LTE M1/NB-Iot Board UART not functioning

I’m trying to establish communication with the Sparkfun LTE Breakout board (this one https://www.sparkfun.com/products/15087). It appears that the UART on the board does not function properly and I’m trying to determine why/what I’m doing wrong.

I made a short (~3min) video that demonstrates the issue: https://youtu.be/10bPcbeW0m4

To summarize:

  • The board’s UART should have the TX pin held high (3.3v in this case) while waiting to transmit. But after the chip starts this is not the case.

  • The sequence is I press and hold the power button on the LTE board, the D0 (labeled “RX” but TX from the LTE board’s perspective) pin is 0V, wait 3 seconds, goes to 3.3V and then drops to 0V as soon as release the button.
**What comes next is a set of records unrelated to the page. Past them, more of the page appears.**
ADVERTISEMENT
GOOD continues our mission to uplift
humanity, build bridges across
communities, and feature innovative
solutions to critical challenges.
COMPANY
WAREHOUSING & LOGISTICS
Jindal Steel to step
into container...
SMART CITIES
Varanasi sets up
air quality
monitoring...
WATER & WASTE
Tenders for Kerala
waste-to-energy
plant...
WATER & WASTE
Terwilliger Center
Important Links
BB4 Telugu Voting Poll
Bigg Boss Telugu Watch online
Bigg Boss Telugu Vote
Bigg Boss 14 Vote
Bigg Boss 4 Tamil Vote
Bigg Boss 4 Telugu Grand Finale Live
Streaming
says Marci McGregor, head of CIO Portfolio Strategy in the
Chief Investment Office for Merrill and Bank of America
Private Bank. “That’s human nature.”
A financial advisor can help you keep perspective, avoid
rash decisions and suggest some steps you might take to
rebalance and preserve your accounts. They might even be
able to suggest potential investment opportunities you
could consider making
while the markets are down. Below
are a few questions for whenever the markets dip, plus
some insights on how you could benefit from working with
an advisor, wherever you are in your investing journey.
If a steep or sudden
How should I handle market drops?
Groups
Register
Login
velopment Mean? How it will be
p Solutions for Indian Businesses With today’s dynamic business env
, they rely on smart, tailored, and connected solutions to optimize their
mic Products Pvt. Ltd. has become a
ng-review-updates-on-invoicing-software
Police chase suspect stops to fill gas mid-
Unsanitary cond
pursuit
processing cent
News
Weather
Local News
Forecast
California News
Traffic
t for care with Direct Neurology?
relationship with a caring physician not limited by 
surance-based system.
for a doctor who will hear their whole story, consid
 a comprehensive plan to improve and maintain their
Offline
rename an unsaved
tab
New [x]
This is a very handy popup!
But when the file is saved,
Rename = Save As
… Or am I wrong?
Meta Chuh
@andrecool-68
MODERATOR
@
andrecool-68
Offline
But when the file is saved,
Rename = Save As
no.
  • The serial software/hardware switch is set to hardware and I am using the hardware pins (D0/D1).

  • In the video I made error and the scope didn’t show the voltage of the line, when the yellow line goes high it is definitely 3.3V.

  • The IOREF pin is connected to 3.3V.

  • 5 volts comes in through the 5V line and the red LED lights up.

  • Everything shares a common ground.

  • I’ve also checked the the power and reset pins and these appear to be pulled up to .85V and 1.8V respectively. (Not sure why power is .84V but it is consistently within 20mV of that).

Any ideas/things to check/assistance would be greatly appreciated.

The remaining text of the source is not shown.